A few looks from Tyrell Collections. Every woman (and drag queen) loves a great evening gown, but I thought Mr. Mr. Tyrell presented scantly clad models in gowns that seemed to be unfinished. Black works, but it would be nice to see him explore other colours. 

One of the few reasons that kept me on my seat was the fact that designers that I've never heard of were going to show their collections at this event. I thought they will take this opportunity to introduce their brand to a new market. As far as first impressions go, it wasn't a particularly good experience. Tyrell Collections (his last name is nowhere to be found) was intriguing, to say the least. The source of inspiration behind this dark collection was most likely Cat Woman stepping out of a strip club. He focused on eveningwear, but the gowns he presented made me wondered what type of event she was going to. Not a red carpet, for sure. Most of his designs included diaphanous chiffon panels, exposing the models legs, breast and at times their underwear, leaving not much to the imagination (I don't know any woman who would go out showing that much skin). He elevated this fetishistic obsession by adding wide leather corsets that seemed to be pulled out of an S&M shop. But why were pink embroidered rosettes cascading down the side in one of his gowns? If he attempted to juxtapose sex with the romance and delicacy of the rosettes, it didn't work. Not because some other designers have done it better in the past, but because the execution and vision were not there. LT Dickens was on the same boat. The problem here was fabrication. It was visible the materials she chose to work with were not on her favor, or maybe they were just the wrong fabrics (bingo!). A shiny taffeta pant suit just looked odd, if not revolting, and a bicolored lace gown was downright sad. If there were any signs of youthfulness was a pantsuit with a perfectly fitted, belted jacket and gathered slim pants. Not only did it looked great on the model, but you could see it work in a variety of sizes (there were other casualties that occurred on the runway, but I'm trying to stay positive). 

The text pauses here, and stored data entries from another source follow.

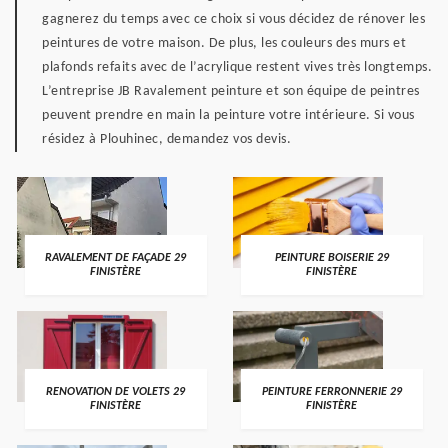
gagnerez du temps avec ce choix si vous décidez de rénover les
peintures de votre maison. De plus, les couleurs des murs et
plafonds refaits avec de l’acrylique restent vives très longtemps.
L’entreprise JB Ravalement peinture et son équipe de peintres
peuvent prendre en main la peinture votre intérieure. Si vous
résidez à Plouhinec, demandez vos devis.
RAVALEMENT DE FAÇADE 29
PEINTURE BOISERIE 29
FINISTÈRE
FINISTÈRE
RENOVATION DE VOLETS 29
PEINTURE FERRONNERIE 29
FINISTÈRE
FINISTÈRE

Meena Tharmaratnam presented an array of dresses, versatile enough for every woman in attendance. 

Meena Tharmaratnam saved the night. She owns a boutique in Bethesda, Maryland, where she carries an assorted line of womenswear from designers such as Joseph Ribkoff and Samuel Dong. I love her eye for clothes, no wonder she selected some of the best looking pieces of the night, such as a white top with an asymmetrical zipper that looked hip and modern, sexy laser-cut cocktail frocks, a variety of day dresses with exotics motifs, and a gorgeous lilac floor sweeping gown (the best of the night). Another one that stood out was Philissa Williams, the creative mind behind Thembe. It's always delightful to watch her use of draping and far-flund references, but somehow it all came together in vision. One of her best offerings was an open-neck white shift festooned with beautiful soft blue rosettes (from far away they looked like blurred blue splotches, intriguing nonetheless) and a cowl-neck navy top worn with a grey felted wool long skirt. 

I came in with an open mind, and left light-headed. It was not the event that I was expecting. I didn't stay for any type of post show festivities. But I was still inquisitive of the story behind this event. I called Carlos the day later but there was not a response. We finally talk two days later, and he provided me with some insight that I would not discuss through this medium. There were obviously, as Carlos puts it, style differences, or even better, a "tug-a-war". In the midst of the debauchery, something good happened, they raised approximately $20,000. At least the kids would be happy.